Jean affirme ici deux choses essentielles et constitutives de notre foi :
1. Le Christ est Dieu incarné dans la personne de Jésus. Il est le Verbe fait chair.
En Jésus, c’est Dieu qui a donné sa vie pour nous et est mort pour le salut du monde.
2. À ceci, on reconnaît que Dieu est amour. Le côté transpercé de Jésus est
l’image visible de l’Incarnation rédemptrice et le signe de l’Amour de Dieu pour le
monde.
« Dieu est amour. Voici comment s’est manifesté l’amour de Dieu au
milieu de nous : Dieu a envoyé son Fils unique dans le monde, afin
que nous vivions par lui (Incarnation). Voici ce qu’est l’amour : ce
n’est pas nous qui avons aimé Dieu, c’est lui qui nous a aimés et qui a
envoyé son Fils en victime de propitiation pour nos péchés
(Rédemption). » (1 Jn 4, 8-10)
Le sang et l’eau renvoient donc et à l’Incarnation et à la Rédemption du Christ,
deux événements complémentaires. Par son Incarnation, le Christ rend visible l’amour
invisible de Dieu pour l’homme. La qualité de cet amour se vérifie dans la Rédemption :
sa mort et sa résurrection. Comme l’Incarnation (humanisation de Dieu), la Résurrection
(divinisation de l’homme) est l’oeuvre de l’Esprit.
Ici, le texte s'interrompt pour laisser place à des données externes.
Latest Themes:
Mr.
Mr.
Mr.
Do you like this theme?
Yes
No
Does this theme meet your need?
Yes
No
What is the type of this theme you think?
Ils sont ainsi trois à témoigner : l’eau, symbole de l’Esprit est une affirmation de
la divinité du Christ : il est le Verbe de Dieu. Le sang est signe de son humanité née de
la chair vierge de Marie : il est vraiment homme et l’Esprit de vérité qui authentifie la
parole du Christ en le ressuscitant d’entre les morts selon les Ecritures. Jésus a dit la
vérité et l’Esprit que le Ressuscité transmet aux siens le soir de Pâques le confirme (Jn
20.19-23). La venue de l’Esprit de vérité à la Pentecôte (Ac 2,1-11), son témoignage en
faveur du Christ est décisif. Il leur révèle la véritable identité de Jésus. Il est Seigneur :
« Nul ne peut dire Jésus est Seigneur si ce n’est par l’Esprit Saint » (1 Co 12,3). Par son
action, l’Esprit confirme les Apôtres dans la certitude que leur compagnon de route, cet
homme Jésus de Nazareth, est le « Seigneur Dieu » que Thomas adore. Le mystère de
l’Incarnation est le fondement de notre foi. Nous ne sommes chrétiens que si nous
confessons cette même foi en Jésus, vrai Dieu et vrai homme. Ces trois témoignages
convergent vers l’unique témoignage : celui du Père qui a témoigné en faveur de la
divinité de son Fils grâce aux signes et aux prodiges qu’il lui a donné d’accomplir (Jn
5,31- 37) et par son propre témoignage au Jourdain et au Thabor.
Pour résumer, je dirai que le signe du côté transpercé d’où ont jailli le sang et
l’eau est pour Jean l’icône s’exprime en plénitude l’amour de Dieu et l’appel à aimer.